About this task: Find "Identify the location" in the entries below; copy that line through the last, exactly, with no pictures.

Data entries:
'''

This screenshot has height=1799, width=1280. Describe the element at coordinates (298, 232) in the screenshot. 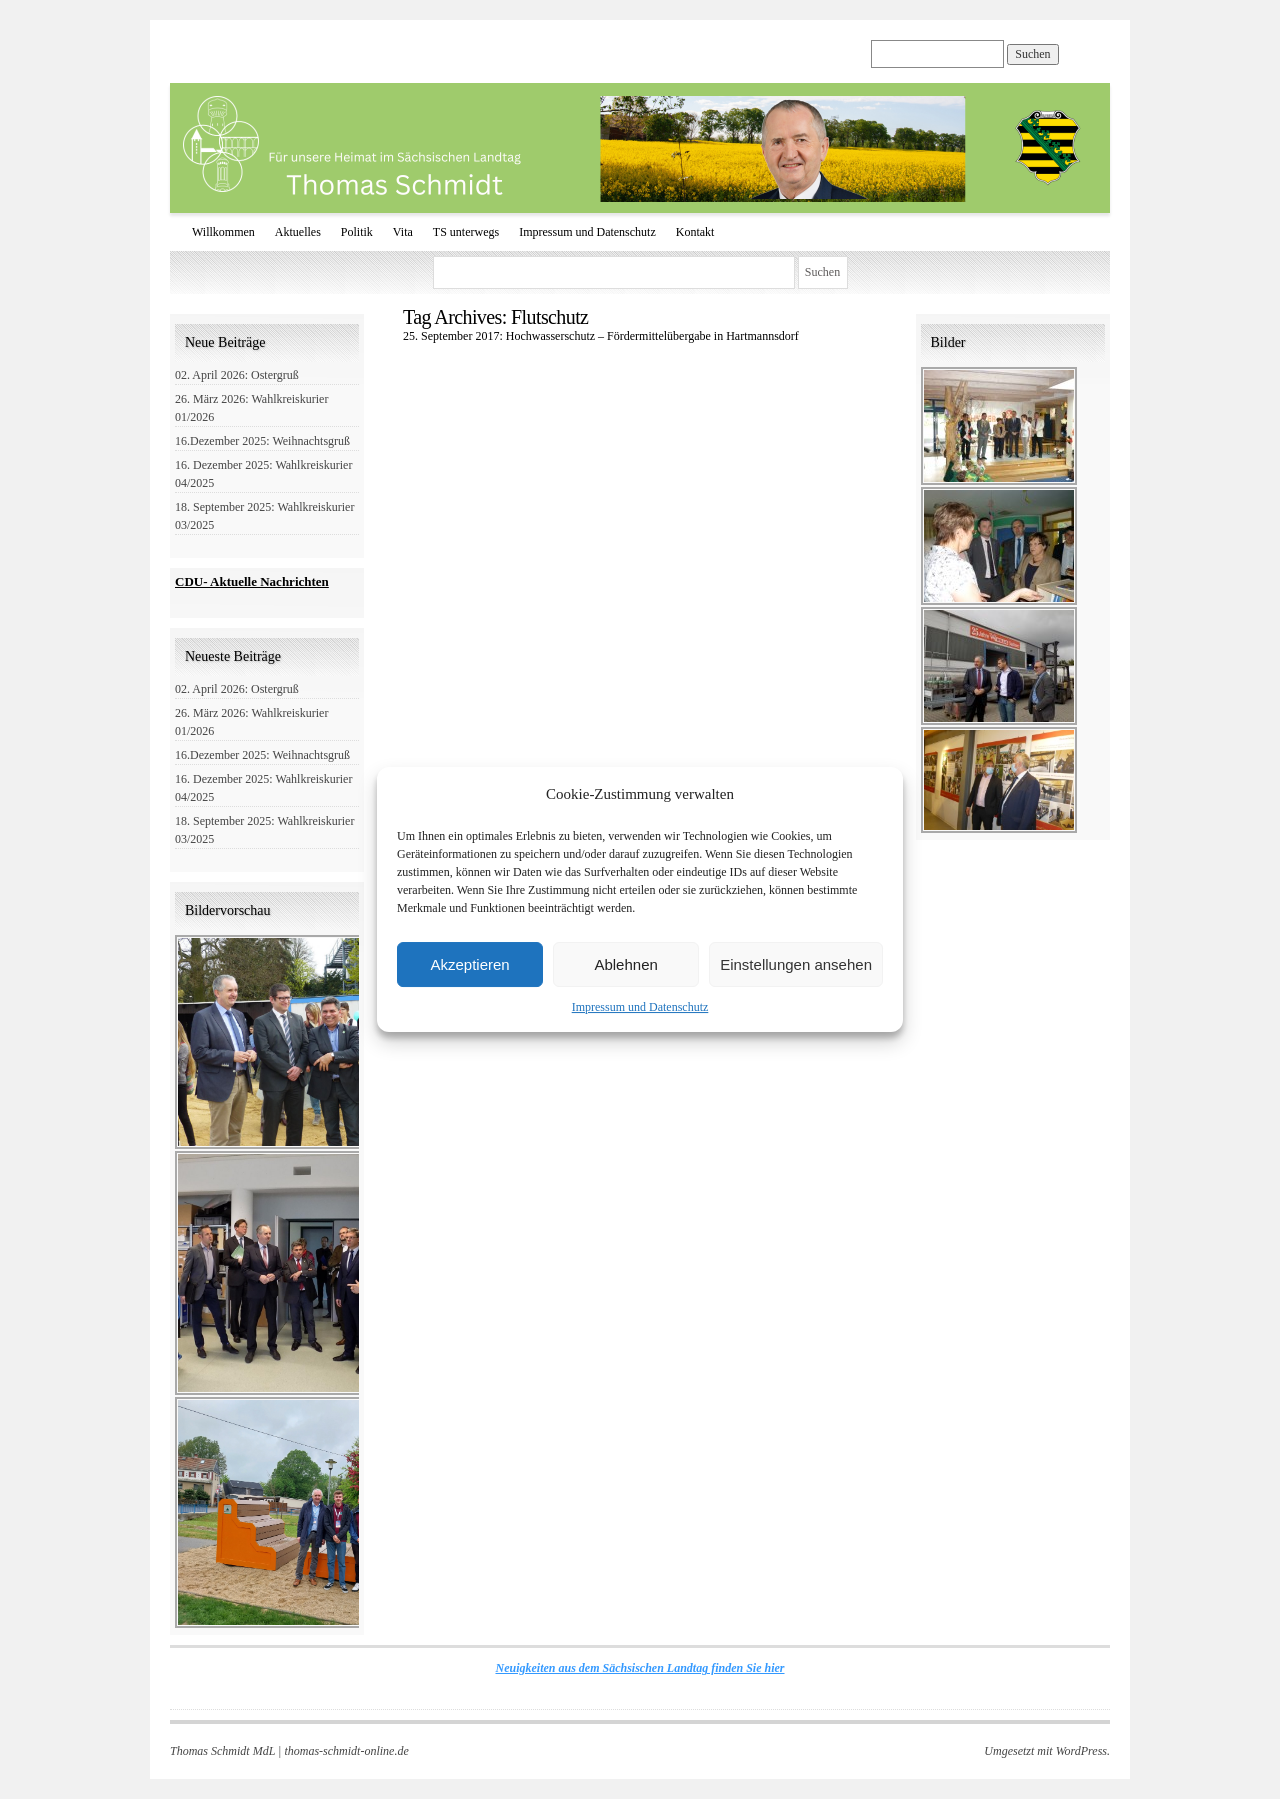

I see `Aktuelles` at that location.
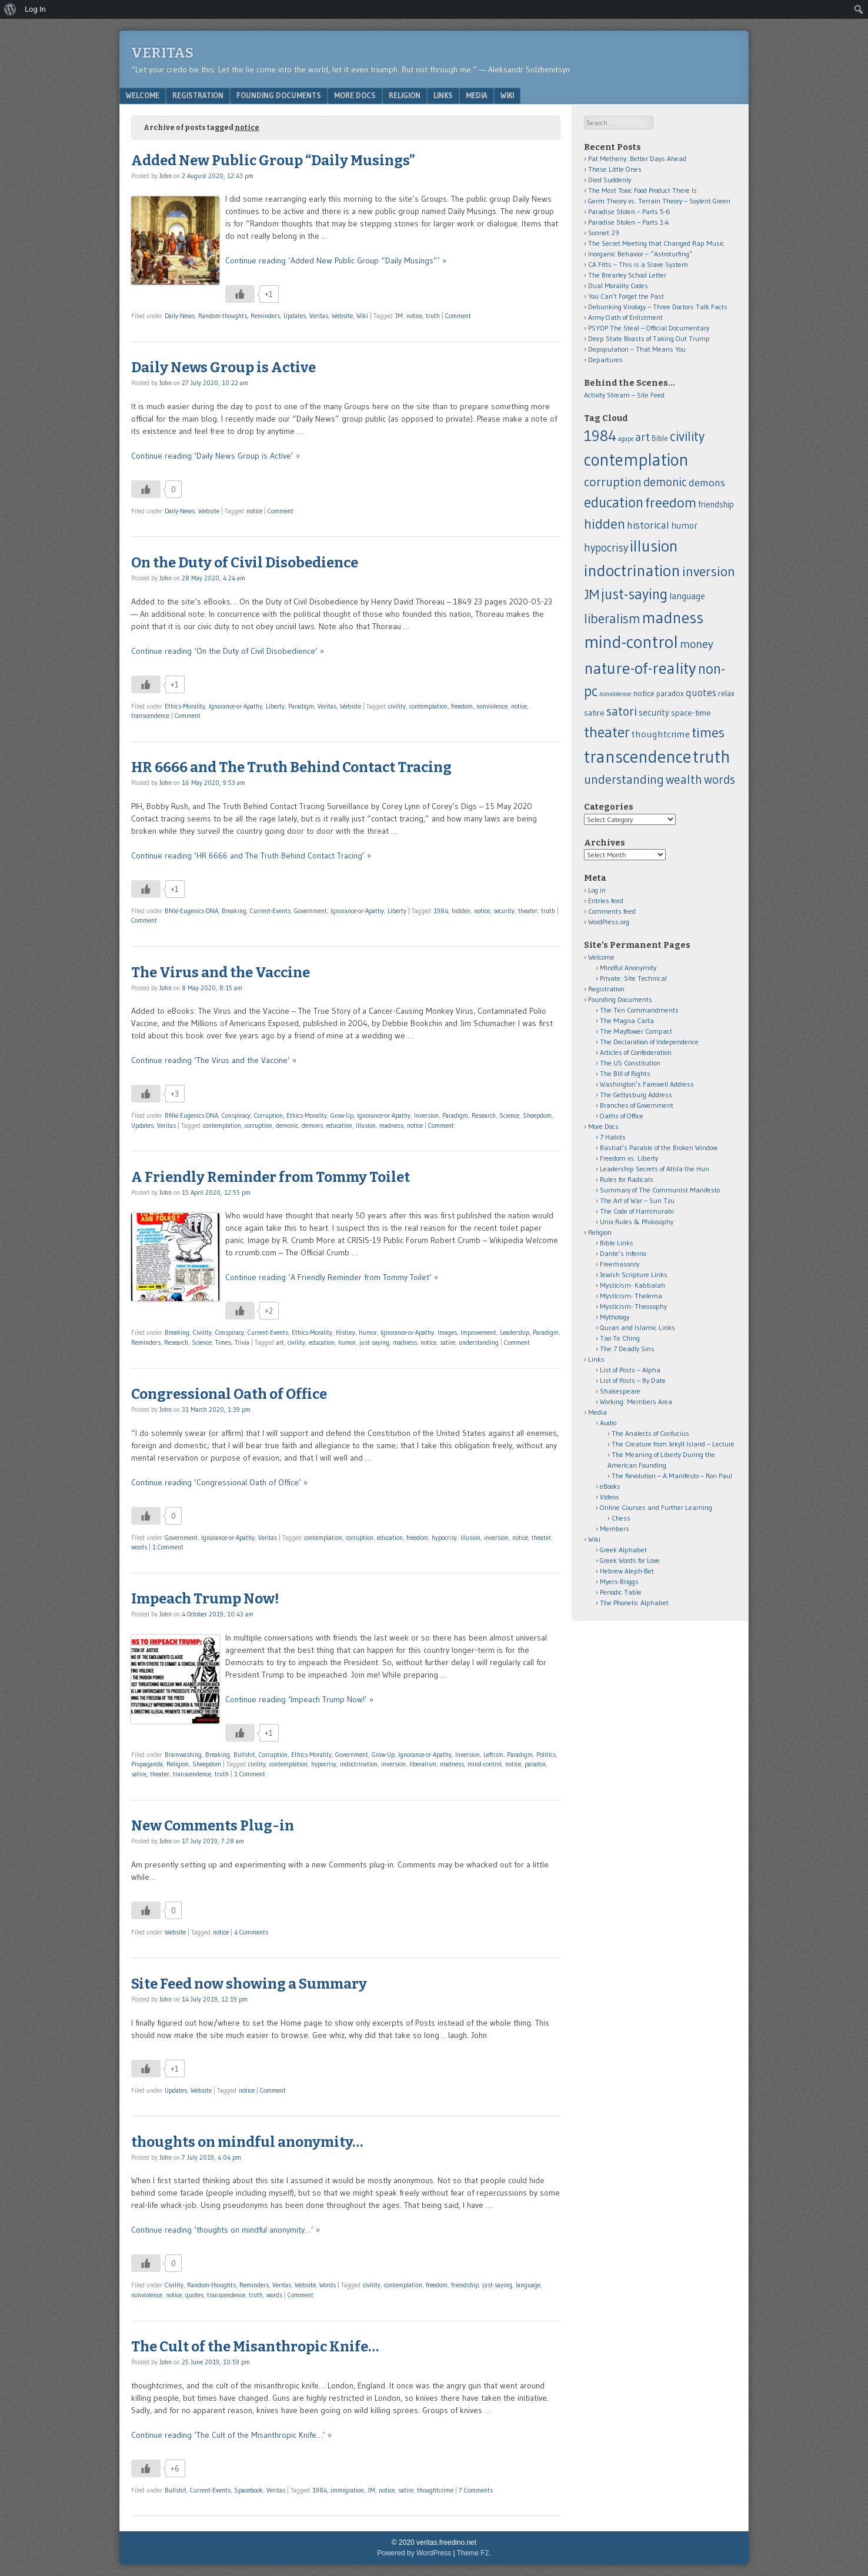  Describe the element at coordinates (612, 911) in the screenshot. I see `Comments feed` at that location.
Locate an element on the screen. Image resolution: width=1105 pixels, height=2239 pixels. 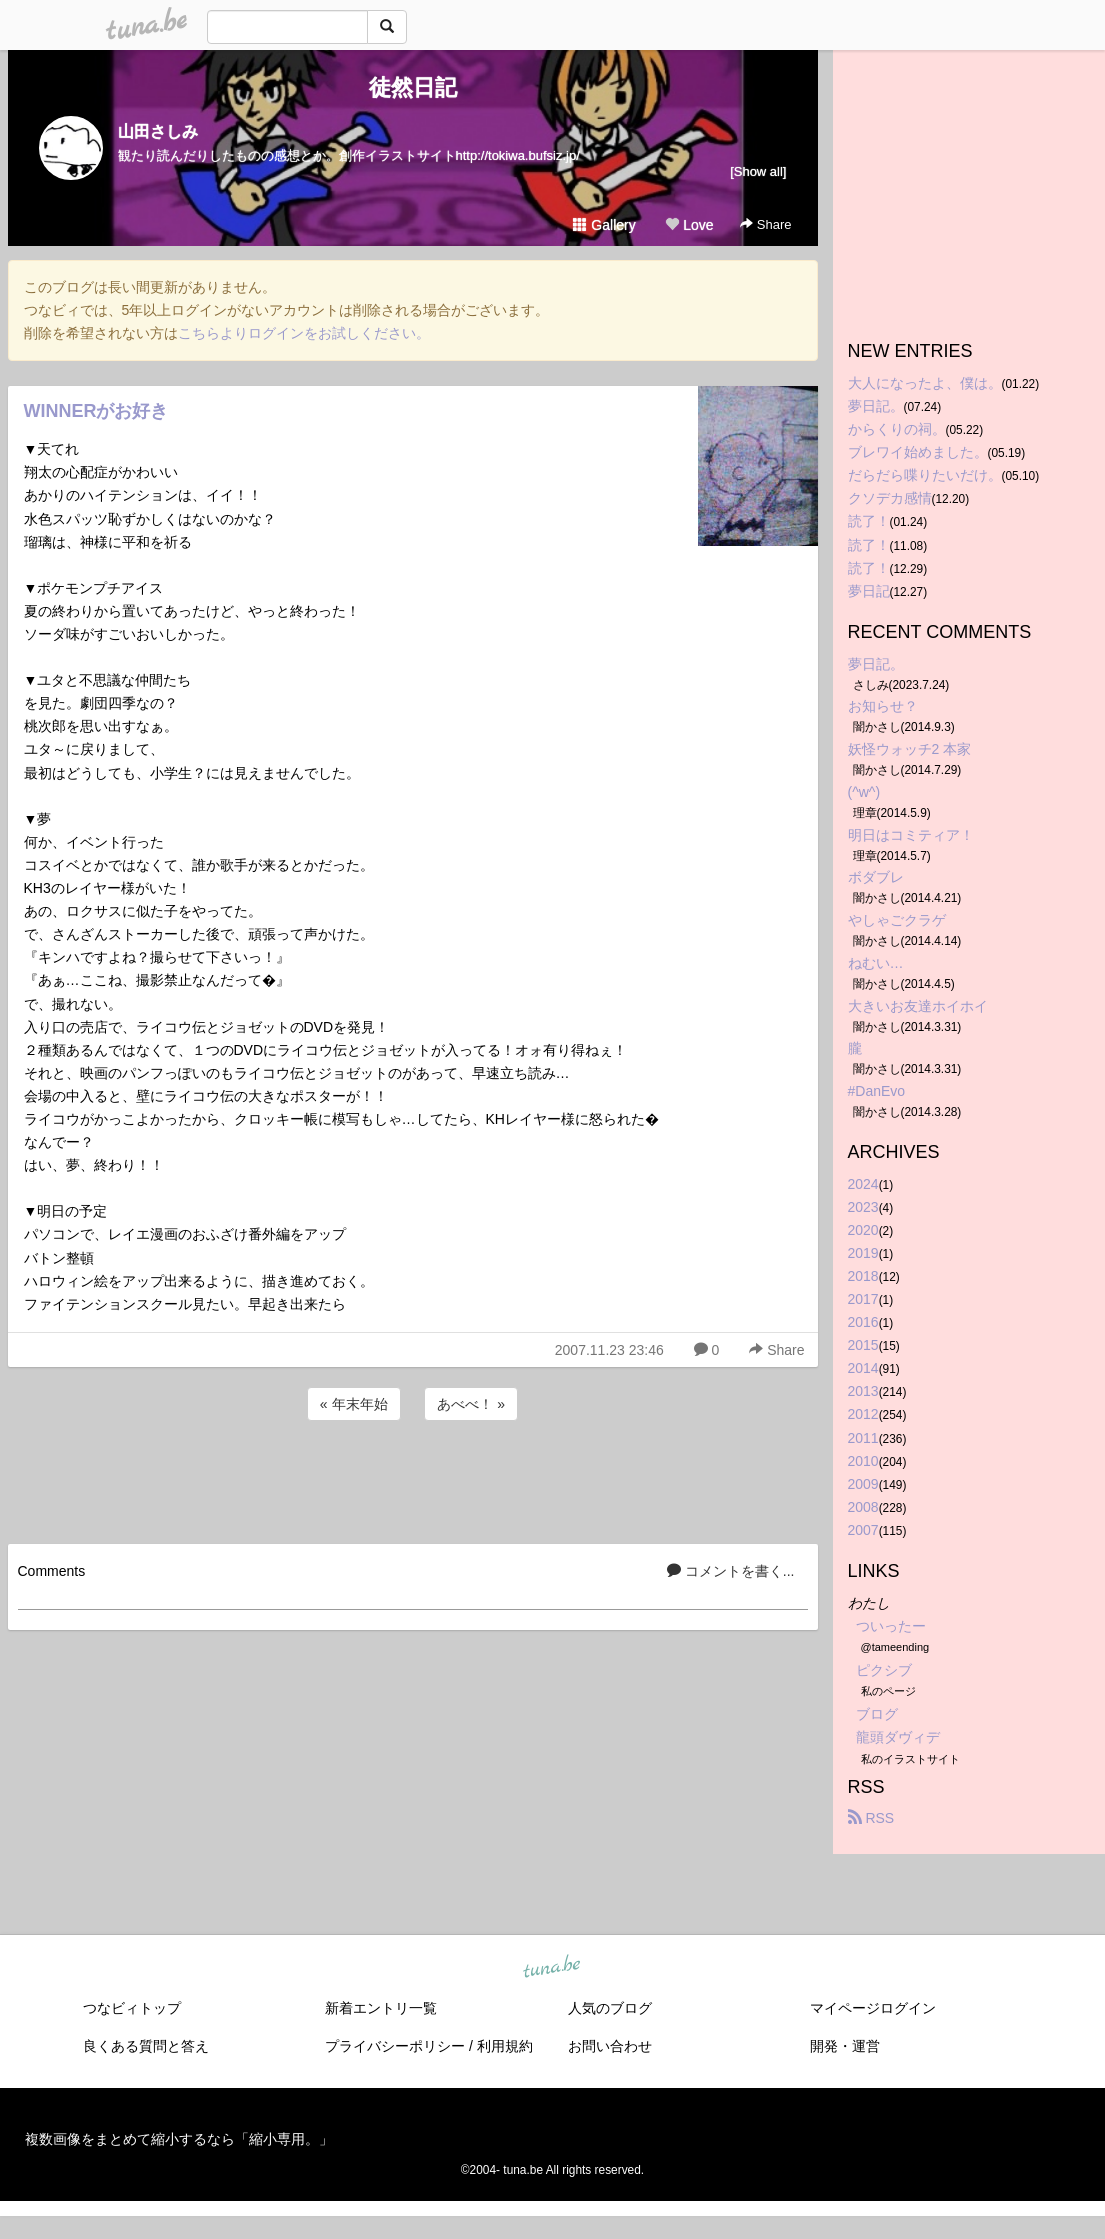
からくりの祠。 is located at coordinates (897, 429).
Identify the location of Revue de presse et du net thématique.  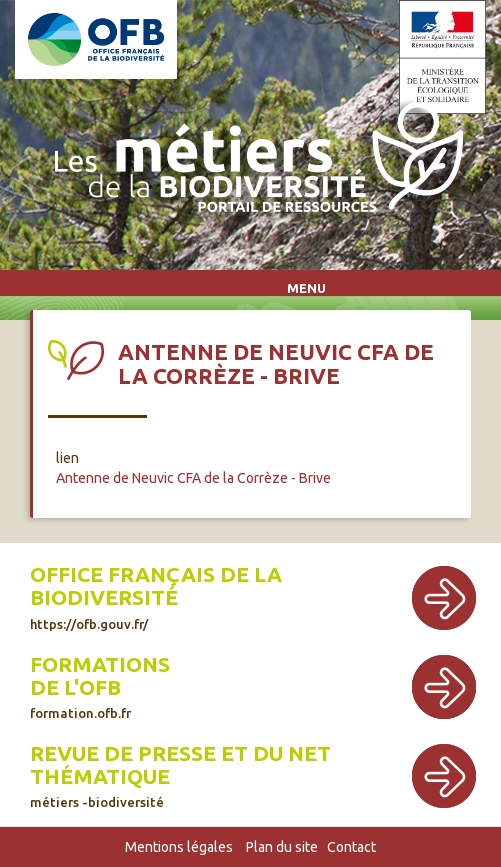
(180, 765).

'''

Written solution:
Identify the location of Revue de presse et du net thématique.  
(180, 765).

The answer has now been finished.